Но Чехов, похоже, остался доволен произведенным впечатлением.

«Да, да, теодицея, — уверенно повторил. — Никто не спорит, мир неспокоен, несправедлив, жесток, вы сами, — пробежал он взглядом по семинаристам, — подчеркиваете это в своих рассказах. Тогда вопрос к вам. Почему бог, если он существует, терпит такое? — Очки московского гостя торжествующе сверкнули. — Ну никак не может такого быть, правда? Он же велик, всемогущ. Вот и появляются доктрины, призванные оправдать справедливость его решений».

Чехов сделал паузу.

Хотел, чтобы мы подивились его открытости.

Вот, дескать, я с вами как с равными разговариваю.

Полюбовался собой. Помолчал довольно. И снова завелся.

«Вы вот, Пушкарёв, школьный учитель. Вы постоянно с детьми общаетесь, а создали чистую теодицею. Будто средневековый схоласт».

С этой минуты Чехов смотрел исключительно на меня.

«Какие-то рабы, какой-то семейный тиран, какой-то дурной кобель, носящийся по тайге вместе с конурой, эти чокнутые девки — и все для интереса, все только для того, чтобы никто не сомневался в великой, хотя и загадочной доброте неких непонятных высших сил, как бы предопределяющих наше бытие».

«А каких сил?» — спросил Чехов.

И сам себе ответил: «Надуманных!»

Понимающе полюбовался произведенным эффектом.

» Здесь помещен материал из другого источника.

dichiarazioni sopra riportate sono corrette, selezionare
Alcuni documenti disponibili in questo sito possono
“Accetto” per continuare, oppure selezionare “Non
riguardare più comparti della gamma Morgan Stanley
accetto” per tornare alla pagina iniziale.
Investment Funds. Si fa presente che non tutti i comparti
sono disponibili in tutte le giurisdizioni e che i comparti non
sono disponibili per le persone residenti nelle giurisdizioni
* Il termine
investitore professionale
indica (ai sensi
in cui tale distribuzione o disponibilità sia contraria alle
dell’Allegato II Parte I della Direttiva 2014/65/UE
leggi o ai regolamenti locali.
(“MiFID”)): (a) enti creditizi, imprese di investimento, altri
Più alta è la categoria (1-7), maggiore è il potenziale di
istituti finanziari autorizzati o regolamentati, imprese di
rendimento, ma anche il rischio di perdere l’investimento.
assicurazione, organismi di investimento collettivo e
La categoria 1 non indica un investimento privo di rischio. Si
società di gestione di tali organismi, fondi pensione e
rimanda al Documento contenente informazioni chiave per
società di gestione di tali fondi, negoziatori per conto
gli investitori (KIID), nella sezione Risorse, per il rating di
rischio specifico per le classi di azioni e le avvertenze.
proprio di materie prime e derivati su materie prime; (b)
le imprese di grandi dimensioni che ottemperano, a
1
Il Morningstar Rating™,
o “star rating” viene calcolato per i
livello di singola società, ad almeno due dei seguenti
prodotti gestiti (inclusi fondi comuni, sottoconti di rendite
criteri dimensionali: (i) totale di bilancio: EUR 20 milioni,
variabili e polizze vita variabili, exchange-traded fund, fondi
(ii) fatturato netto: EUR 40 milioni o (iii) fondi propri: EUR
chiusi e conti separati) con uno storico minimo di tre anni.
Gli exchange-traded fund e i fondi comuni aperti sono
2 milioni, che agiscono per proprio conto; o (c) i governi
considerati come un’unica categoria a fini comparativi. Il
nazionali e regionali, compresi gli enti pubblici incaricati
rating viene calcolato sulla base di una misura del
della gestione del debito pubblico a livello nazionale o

«А мы — атеисты. Мы с вами — строгие атеисты. У нас такого быть не может. Мы строим не чье-то, а свое собственное будущее. Более красивой идеи, чем коммунизм, Пушкарёв, люди на Земле еще не придумали. — Чехов явно хотел сказать «товарищ Пушкарёв», но почему-то сдержался. — Если так называемый бог или какая-то другая высшая сила все-таки существует, то какого черта она, эта сила, Пушкарёв, не сочувствует вашей скрытой доброй идее?»

«Может, не понимает?» — с места догадался Ниточкин.

Но Чехов смотрел только на меня. Мнением Ниточкина он не интересовался. Он не сводил с меня строгого взгляда, и я опять, как когда-то на заимке карлика-горбуна философа Фирстова, почувствовал себя голым, беспомощным под припершими меня к стене железными вилами, почувствовал кровь, каплями сбегающую по груди на мой живот, увидел девок в ночных рубашках и квохчущих кур.

В самом деле, куда смотрит этот так называемый бог?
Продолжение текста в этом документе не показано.